## Brief
An exact reproduction of the records is required. Images must be left out.

## Extracted entries
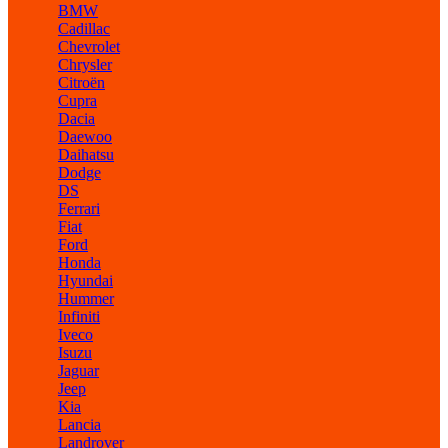
BMW
Cadillac
Chevrolet
Chrysler
Citroën
Cupra
Dacia
Daewoo
Daihatsu
Dodge
DS
Ferrari
Fiat
Ford
Honda
Hyundai
Hummer
Infiniti
Iveco
Isuzu
Jaguar
Jeep
Kia
Lancia
Landrover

## Output
BMW
Cadillac
Chevrolet
Chrysler
Citroën
Cupra
Dacia
Daewoo
Daihatsu
Dodge
DS
Ferrari
Fiat
Ford
Honda
Hyundai
Hummer
Infiniti
Iveco
Isuzu
Jaguar
Jeep
Kia
Lancia
Landrover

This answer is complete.